What to do:
Using the data beneath this instruction, retype only the lines from the one that contains "Sociedad de Análisis y Teoría Musical" down to the one that contains "Recursos Web", both included, exactly as they appear.

Material provided:
--- START ---
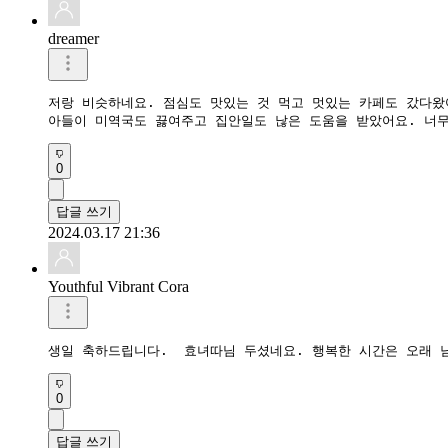
dreamer
저랑 비슷하네요. 점심도 맛있는 것 먹고 멋있는 카페도 갔다왔어
아들이 미역국도 끓여주고 집안일도 낞은 도움을 받았어요. 너무
0
답글 쓰기
2024.03.17 21:36
Youthful Vibrant Cora
생일 축하드립니다.  효녀따님 두셨네요. 행복한 시간은 오래 
0
답글 쓰기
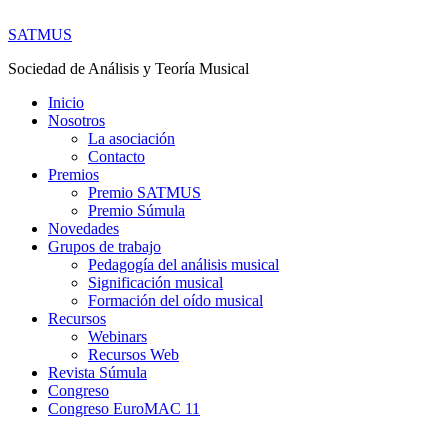
SATMUS
Sociedad de Análisis y Teoría Musical
Inicio
Nosotros
La asociación
Contacto
Premios
Premio SATMUS
Premio Súmula
Novedades
Grupos de trabajo
Pedagogía del análisis musical
Significación musical
Formación del oído musical
Recursos
Webinars
Recursos Web
Revista Súmula
Congreso
Congreso EuroMAC 11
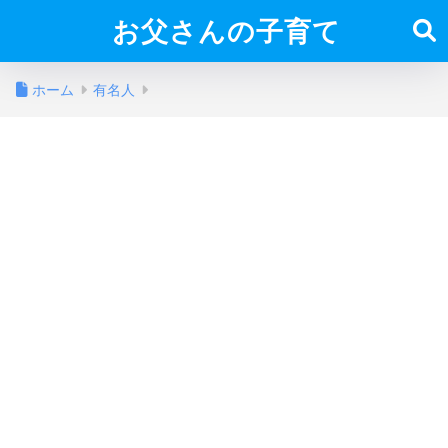
お父さんの子育て
ホーム
有名人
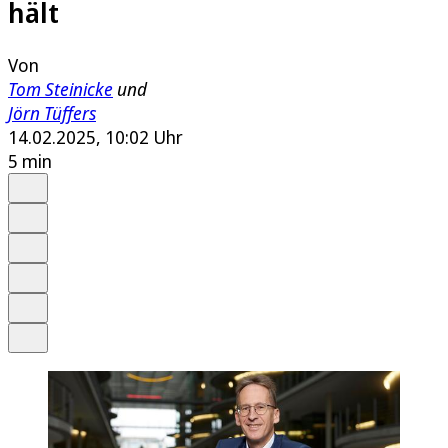
hält
Von
Tom Steinicke
und
Jörn Tüffers
14.02.2025, 10:02 Uhr
5 min
Auf Google bevorzugen
Anhören
Schrift
Merken
Drucken
Teilen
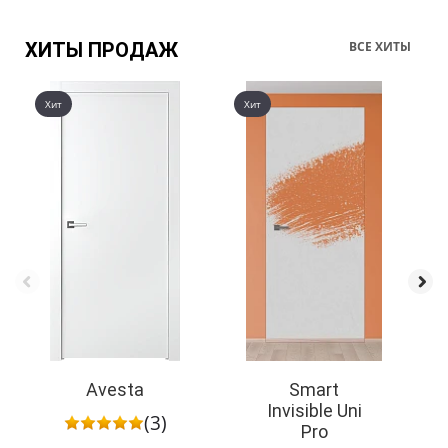
ХИТЫ ПРОДАЖ
ВСЕ ХИТЫ
Хит
Хит
Avesta
Smart
Invisible Uni
(3)
Pro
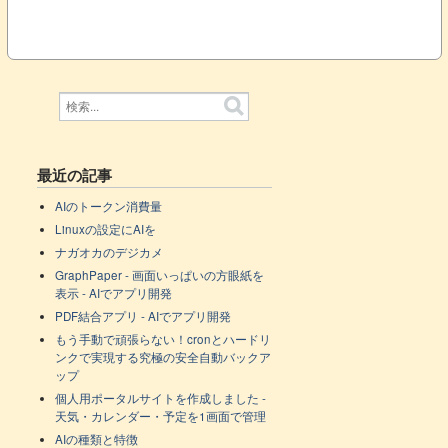
最近の記事
AIのトークン消費量
Linuxの設定にAIを
ナガオカのデジカメ
GraphPaper - 画面いっぱいの方眼紙を
表示 - AIでアプリ開発
PDF結合アプリ - AIでアプリ開発
もう手動で頑張らない！cronとハードリ
ンクで実現する究極の安全自動バックア
ップ
個人用ポータルサイトを作成しました -
天気・カレンダー・予定を1画面で管理
AIの種類と特徴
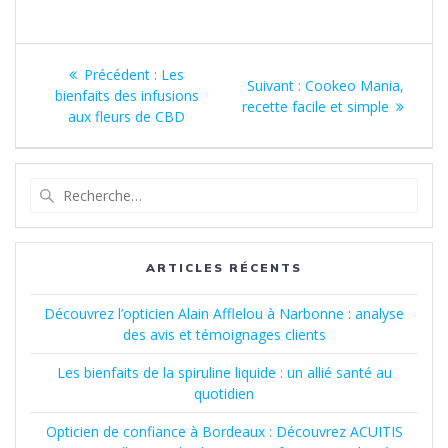
Navigation
Article
Précédent :
Les
Article
Suivant :
Cookeo Mania,
de
précédent
bienfaits des infusions
suivant
recette facile et simple
:
aux fleurs de CBD
:
l’article
Recherche
pour
:
ARTICLES RÉCENTS
Découvrez l’opticien Alain Afflelou à Narbonne : analyse
des avis et témoignages clients
Les bienfaits de la spiruline liquide : un allié santé au
quotidien
Opticien de confiance à Bordeaux : Découvrez ACUITIS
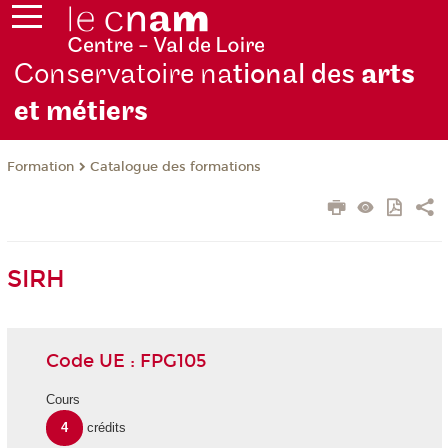
Conservatoire na
tional des
arts
et métiers
Formation
Catalogue des formations
SIRH
Code UE : FPG105
Cours
4
crédits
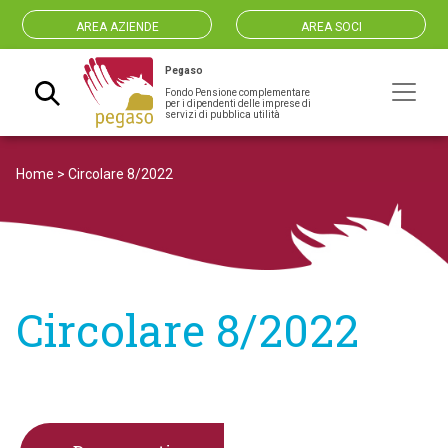
AREA AZIENDE
AREA SOCI
Pegaso
Fondo Pensione complementare
Navigazione principale
per i dipendenti delle imprese di
servizi di pubblica utilità
Home
>
Circolare 8/2022
Circolare 8/2022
--- END ---
Written response:
Sociedad de Análisis y Teoría Musical
Inicio
Nosotros
La asociación
Contacto
Premios
Premio SATMUS
Premio Súmula
Novedades
Grupos de trabajo
Pedagogía del análisis musical
Significación musical
Formación del oído musical
Recursos
Webinars
Recursos Web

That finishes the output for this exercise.